Input for this task ▸
○ ○ ○

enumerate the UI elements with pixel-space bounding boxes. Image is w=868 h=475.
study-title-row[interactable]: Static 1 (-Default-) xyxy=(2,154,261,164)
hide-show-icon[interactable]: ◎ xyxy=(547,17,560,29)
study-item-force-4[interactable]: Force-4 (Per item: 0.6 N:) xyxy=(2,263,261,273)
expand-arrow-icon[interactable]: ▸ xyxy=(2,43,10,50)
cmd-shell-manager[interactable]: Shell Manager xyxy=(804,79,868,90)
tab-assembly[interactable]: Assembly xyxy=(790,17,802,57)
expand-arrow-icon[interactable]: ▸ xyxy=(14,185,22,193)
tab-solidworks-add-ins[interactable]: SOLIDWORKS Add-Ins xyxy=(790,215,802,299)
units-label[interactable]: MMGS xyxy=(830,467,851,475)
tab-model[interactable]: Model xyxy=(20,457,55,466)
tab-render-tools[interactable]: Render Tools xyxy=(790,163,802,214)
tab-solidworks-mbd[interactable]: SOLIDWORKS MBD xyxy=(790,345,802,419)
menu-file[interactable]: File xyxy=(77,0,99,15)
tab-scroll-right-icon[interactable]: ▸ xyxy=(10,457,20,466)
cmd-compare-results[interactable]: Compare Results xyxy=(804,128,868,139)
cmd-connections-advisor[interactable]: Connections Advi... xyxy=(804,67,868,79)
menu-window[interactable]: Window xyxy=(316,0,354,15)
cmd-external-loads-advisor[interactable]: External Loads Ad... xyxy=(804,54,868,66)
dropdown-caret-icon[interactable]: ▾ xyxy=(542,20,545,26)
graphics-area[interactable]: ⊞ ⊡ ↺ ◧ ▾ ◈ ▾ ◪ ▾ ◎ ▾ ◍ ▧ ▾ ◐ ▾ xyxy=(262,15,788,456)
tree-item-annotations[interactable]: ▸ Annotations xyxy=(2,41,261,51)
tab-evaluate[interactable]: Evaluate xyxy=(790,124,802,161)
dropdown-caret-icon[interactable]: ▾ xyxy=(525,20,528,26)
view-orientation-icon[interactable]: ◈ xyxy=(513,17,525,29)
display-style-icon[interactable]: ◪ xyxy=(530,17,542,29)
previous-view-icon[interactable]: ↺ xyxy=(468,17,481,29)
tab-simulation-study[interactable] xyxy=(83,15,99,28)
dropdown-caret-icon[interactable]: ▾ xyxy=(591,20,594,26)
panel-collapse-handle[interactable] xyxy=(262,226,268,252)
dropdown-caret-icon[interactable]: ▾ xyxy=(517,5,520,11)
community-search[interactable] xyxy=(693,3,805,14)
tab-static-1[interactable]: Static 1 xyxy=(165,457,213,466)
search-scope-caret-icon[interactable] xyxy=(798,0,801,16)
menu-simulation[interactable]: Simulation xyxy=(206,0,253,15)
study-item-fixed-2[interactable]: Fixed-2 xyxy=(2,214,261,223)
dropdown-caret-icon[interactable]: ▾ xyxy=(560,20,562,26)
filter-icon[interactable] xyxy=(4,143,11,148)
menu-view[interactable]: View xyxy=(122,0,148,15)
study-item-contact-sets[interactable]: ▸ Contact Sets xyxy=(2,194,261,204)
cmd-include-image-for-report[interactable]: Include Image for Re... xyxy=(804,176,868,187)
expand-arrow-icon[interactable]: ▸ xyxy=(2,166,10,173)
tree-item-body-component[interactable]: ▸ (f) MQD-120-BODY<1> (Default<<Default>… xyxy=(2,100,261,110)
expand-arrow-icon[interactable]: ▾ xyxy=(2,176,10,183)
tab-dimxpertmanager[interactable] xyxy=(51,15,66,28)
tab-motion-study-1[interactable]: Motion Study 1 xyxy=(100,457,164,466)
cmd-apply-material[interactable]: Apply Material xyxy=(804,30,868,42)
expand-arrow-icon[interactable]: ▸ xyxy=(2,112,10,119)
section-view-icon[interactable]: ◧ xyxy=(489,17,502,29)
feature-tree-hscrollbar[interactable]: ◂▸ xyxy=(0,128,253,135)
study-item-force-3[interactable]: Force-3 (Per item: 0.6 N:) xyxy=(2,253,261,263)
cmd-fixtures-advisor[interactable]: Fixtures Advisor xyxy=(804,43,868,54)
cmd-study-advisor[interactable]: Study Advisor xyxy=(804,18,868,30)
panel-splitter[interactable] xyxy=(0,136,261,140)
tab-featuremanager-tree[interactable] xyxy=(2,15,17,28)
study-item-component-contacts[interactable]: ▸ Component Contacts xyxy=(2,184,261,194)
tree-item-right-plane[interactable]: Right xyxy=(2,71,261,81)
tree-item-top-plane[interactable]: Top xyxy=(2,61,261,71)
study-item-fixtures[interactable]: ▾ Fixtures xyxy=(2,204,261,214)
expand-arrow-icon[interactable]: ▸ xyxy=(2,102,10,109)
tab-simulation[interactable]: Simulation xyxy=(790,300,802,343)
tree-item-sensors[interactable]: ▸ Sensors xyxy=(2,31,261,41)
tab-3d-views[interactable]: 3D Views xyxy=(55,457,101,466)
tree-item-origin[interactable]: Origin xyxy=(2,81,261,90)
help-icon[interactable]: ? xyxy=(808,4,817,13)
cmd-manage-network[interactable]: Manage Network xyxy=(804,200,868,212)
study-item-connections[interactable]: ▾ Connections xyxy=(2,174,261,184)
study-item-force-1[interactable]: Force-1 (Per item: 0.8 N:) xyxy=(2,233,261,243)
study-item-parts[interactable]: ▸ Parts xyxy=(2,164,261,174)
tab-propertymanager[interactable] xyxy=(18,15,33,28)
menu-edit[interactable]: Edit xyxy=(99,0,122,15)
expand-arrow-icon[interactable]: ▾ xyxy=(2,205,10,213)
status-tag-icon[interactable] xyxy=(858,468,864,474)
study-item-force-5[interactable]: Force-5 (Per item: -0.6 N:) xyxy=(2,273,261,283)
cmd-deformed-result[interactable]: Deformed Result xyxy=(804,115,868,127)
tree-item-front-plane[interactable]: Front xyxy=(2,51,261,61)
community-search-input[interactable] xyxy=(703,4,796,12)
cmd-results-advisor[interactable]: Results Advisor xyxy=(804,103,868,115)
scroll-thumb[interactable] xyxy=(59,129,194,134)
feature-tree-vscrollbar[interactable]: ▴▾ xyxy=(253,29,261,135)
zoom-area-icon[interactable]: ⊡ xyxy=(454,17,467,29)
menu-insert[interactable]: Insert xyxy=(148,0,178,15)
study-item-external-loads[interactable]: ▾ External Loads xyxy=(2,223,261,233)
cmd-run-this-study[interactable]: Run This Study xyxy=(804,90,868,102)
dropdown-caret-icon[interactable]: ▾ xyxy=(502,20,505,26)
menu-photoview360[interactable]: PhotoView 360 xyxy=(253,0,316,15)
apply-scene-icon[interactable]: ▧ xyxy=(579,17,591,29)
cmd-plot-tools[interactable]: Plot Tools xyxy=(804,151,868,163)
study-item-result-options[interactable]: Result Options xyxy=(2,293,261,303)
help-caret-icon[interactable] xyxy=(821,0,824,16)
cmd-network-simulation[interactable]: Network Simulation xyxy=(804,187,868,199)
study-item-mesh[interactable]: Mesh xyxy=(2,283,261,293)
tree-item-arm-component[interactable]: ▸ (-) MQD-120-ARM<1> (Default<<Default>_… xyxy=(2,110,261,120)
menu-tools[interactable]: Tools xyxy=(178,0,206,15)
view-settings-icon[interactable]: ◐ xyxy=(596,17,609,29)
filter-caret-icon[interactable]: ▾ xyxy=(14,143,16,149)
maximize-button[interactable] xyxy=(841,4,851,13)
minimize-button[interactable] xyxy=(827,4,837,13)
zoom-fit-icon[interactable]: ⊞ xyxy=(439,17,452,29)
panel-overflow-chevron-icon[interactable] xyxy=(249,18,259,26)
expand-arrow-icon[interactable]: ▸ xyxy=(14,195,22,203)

○ ○ ○

Exercise goal ▸ Scan the listing above. Collect all lines with the word "Connections".

Reply ▸
cmd-connections-advisor[interactable]: Connections Advi... xyxy=(804,67,868,79)
study-item-connections[interactable]: ▾ Connections xyxy=(2,174,261,184)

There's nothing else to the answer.